**Problem statement**
Reproduce exactly only the lines from the line that holds "My Wishlist" to the line that holds "Back to List of datasets", inclusive, in the listing below, and please leave out every picture.

**Given data**

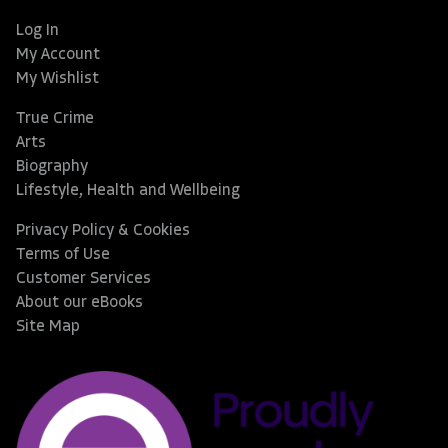
Log In
My Account
My Wishlist
True Crime
Arts
Biography
Lifestyle, Health and Wellbeing
Privacy Policy & Cookies
Terms of Use
Customer Services
About our eBooks
Site Map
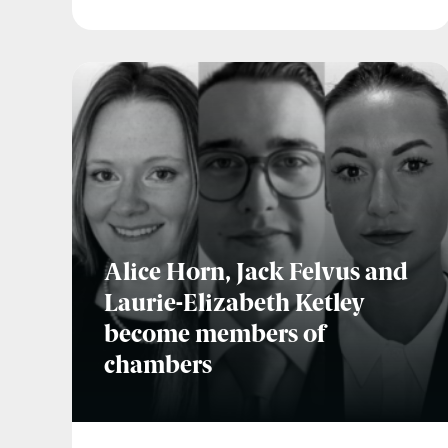
Alice Horn, Jack Felvus and
Laurie-Elizabeth Ketley
become members of
chambers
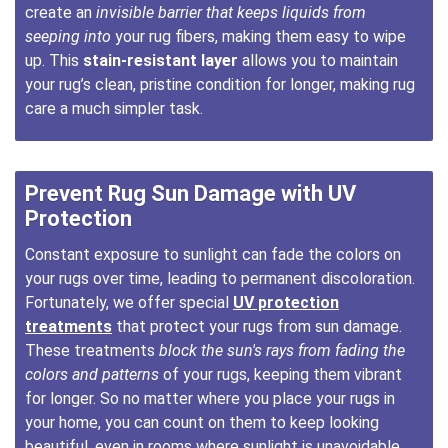
create an
invisible barrier that keeps liquids from
seeping into
your rug fibers, making them easy to wipe
up. This
stain-resistant layer
allows you to maintain
your rug’s clean, pristine condition for longer, making rug
care a much simpler task.
Prevent Rug Sun Damage with UV
Protection
Constant exposure to sunlight can fade the colors on
your rugs over time, leading to permanent discoloration.
Fortunately, we offer special
UV protection
treatments
that protect your rugs from sun damage.
These treatments
block the sun's rays from fading the
colors and patterns
of your rugs, keeping them vibrant
for longer. So no matter where you place your rugs in
your home, you can count on them to keep looking
beautiful, even in rooms where sunlight is unavoidable.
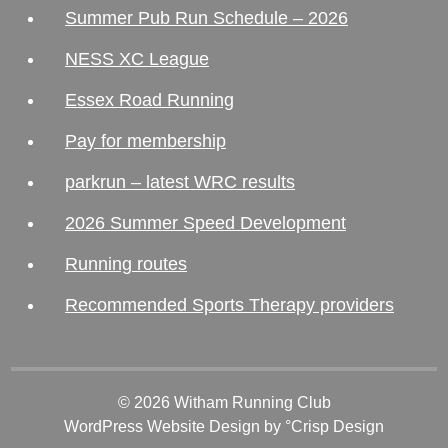
Summer Pub Run Schedule – 2026
NESS XC League
Essex Road Running
Pay for membership
parkrun – latest WRC results
2026 Summer Speed Development
Running routes
Recommended Sports Therapy providers
© 2026 Witham Running Club
WordPress Website Design
by °Crisp Design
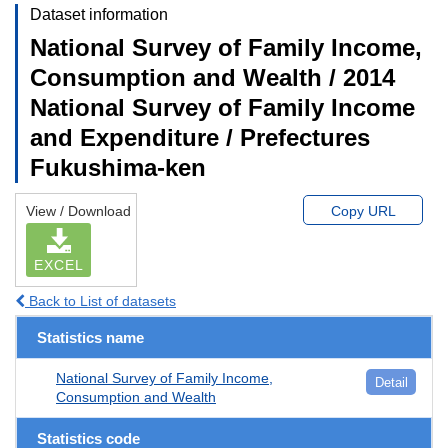
Dataset information
National Survey of Family Income,
Consumption and Wealth / 2014
National Survey of Family Income
and Expenditure / Prefectures
Fukushima-ken
View / Download
Copy URL
EXCEL
Back to List of datasets
Statistics name
National Survey of Family Income,
Detail
Consumption and Wealth
Statistics code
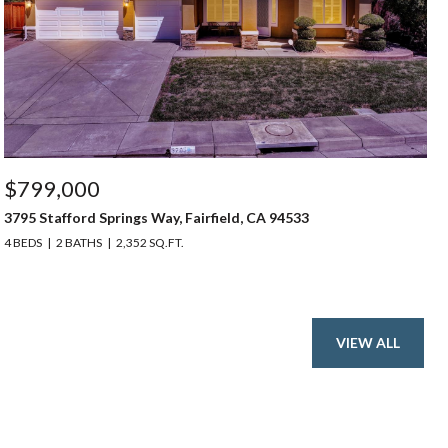
$799,000
3795 Stafford Springs Way, Fairfield, CA 94533
4 BEDS
2 BATHS
2,352 SQ.FT.
VIEW ALL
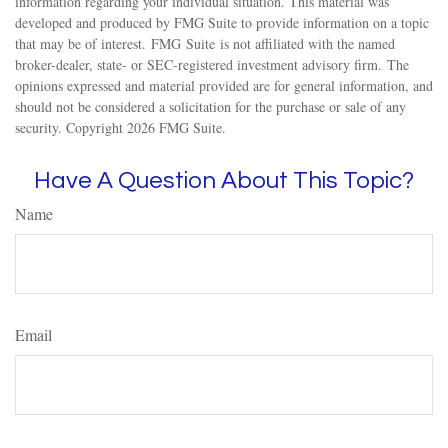
information regarding your individual situation. This material was
developed and produced by FMG Suite to provide information on a topic
that may be of interest. FMG Suite is not affiliated with the named
broker-dealer, state- or SEC-registered investment advisory firm. The
opinions expressed and material provided are for general information, and
should not be considered a solicitation for the purchase or sale of any
security. Copyright
2026 FMG Suite.
Have A Question About This Topic?
Name
Email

**Exercise result**
My Wishlist
True Crime
Arts
Biography
Lifestyle, Health and Wellbeing
Privacy Policy & Cookies
Terms of Use
Customer Services
About our eBooks
Site Map
Alice Horn, Jack Felvus and
Laurie-Elizabeth Ketley
become members of
chambers
create an
invisible barrier that keeps liquids from
seeping into
your rug fibers, making them easy to wipe
up. This
stain-resistant layer
allows you to maintain
your rug’s clean, pristine condition for longer, making rug
care a much simpler task.
Prevent Rug Sun Damage with UV
Protection
Constant exposure to sunlight can fade the colors on
your rugs over time, leading to permanent discoloration.
Fortunately, we offer special
UV protection
treatments
that protect your rugs from sun damage.
These treatments
block the sun's rays from fading the
colors and patterns
of your rugs, keeping them vibrant
for longer. So no matter where you place your rugs in
your home, you can count on them to keep looking
beautiful, even in rooms where sunlight is unavoidable.
Summer Pub Run Schedule – 2026
NESS XC League
Essex Road Running
Pay for membership
parkrun – latest WRC results
2026 Summer Speed Development
Running routes
Recommended Sports Therapy providers
© 2026 Witham Running Club
WordPress Website Design
by °Crisp Design
Dataset information
National Survey of Family Income,
Consumption and Wealth / 2014
National Survey of Family Income
and Expenditure / Prefectures
Fukushima-ken
View / Download
Copy URL
EXCEL
Back to List of datasets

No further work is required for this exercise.